Die Mietervertreterin sieht es aus einem weiteren Grund kritisch, wenn Unternehmen bereits jetzt ihre Nebenkosten erhöhen. Miete und Nebenkosten werden rechtlich unterschiedlich behandelt. Wenn Mieter unverschuldet in Not geraten und die erhöhten Nebenkosten nicht mehr zahlen könnten, gäbe es die theoretische Gefahr der Kündigung. Deswegen rät sie, Rücklagen zu bilden statt Nebenkostenerhöhungen freiwillig zu akzeptieren.

Mieterverein nimmt die Vermieter in die Pflicht

Der Mieterverein nimmt auch die Vermieter in die Pflicht.

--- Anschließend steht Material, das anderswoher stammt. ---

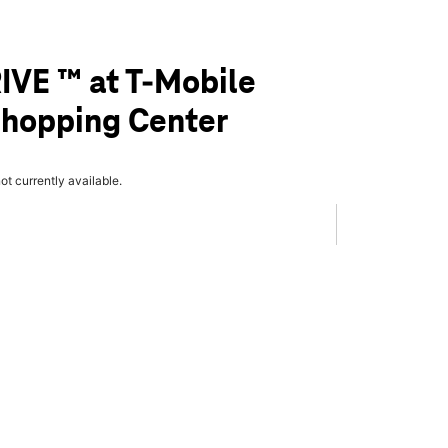
IVE ™ at T-Mobile
 Shopping Center
not currently available.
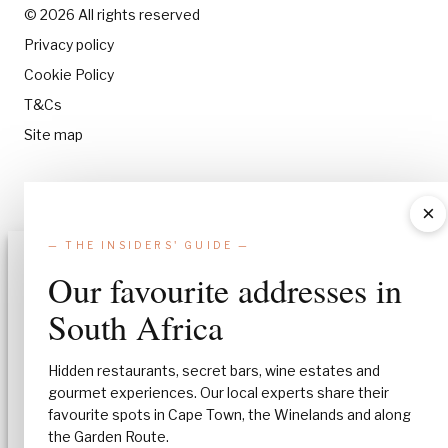
© 2026 All rights reserved
Privacy policy
Cookie Policy
T&Cs
Site map
×
— THE INSIDERS' GUIDE —
Manage Consent
Our favourite addresses in
To provide the best experiences, we use technologies like cookies to stor
South Africa
and/or access device information. Consenting to these technologies will
allow us to process data such as browsing behavior or unique IDs on this
site. Not consenting or withdrawing consent, may adversely affect certa
Hidden restaurants, secret bars, wine estates and
features and functions.
gourmet experiences. Our local experts share their
favourite spots in Cape Town, the Winelands and along
Accept
the Garden Route.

Die Heizungsanlagen müssten ordentlich justiert sein, Mieter sollten aufgeklärt werden, etwa über das richtige Lüften, sagt Marielle Eifler. Alle Akteure seien jetzt aufgerufen, ihren Beitrag zu leisten.

Das sieht die Saga ähnlich. Dort werden nach Auskunft des Pressesprechers Vorlauftemperaturen der Heizungsanlagen im gesetzlichen Rahmen reduziert. Darüber hinaus soll nach Möglichkeit verhindert werden, dass einzelne Wohnungen weit über diese Temperaturen hinaus beheizt werden – oder Heizkörper bei gekippten Fenstern extreme Wärme abgeben. „Auch damit können hohe Nachzahlungen abgemildert werden“, sagt Unternehmenssprecher Gläser.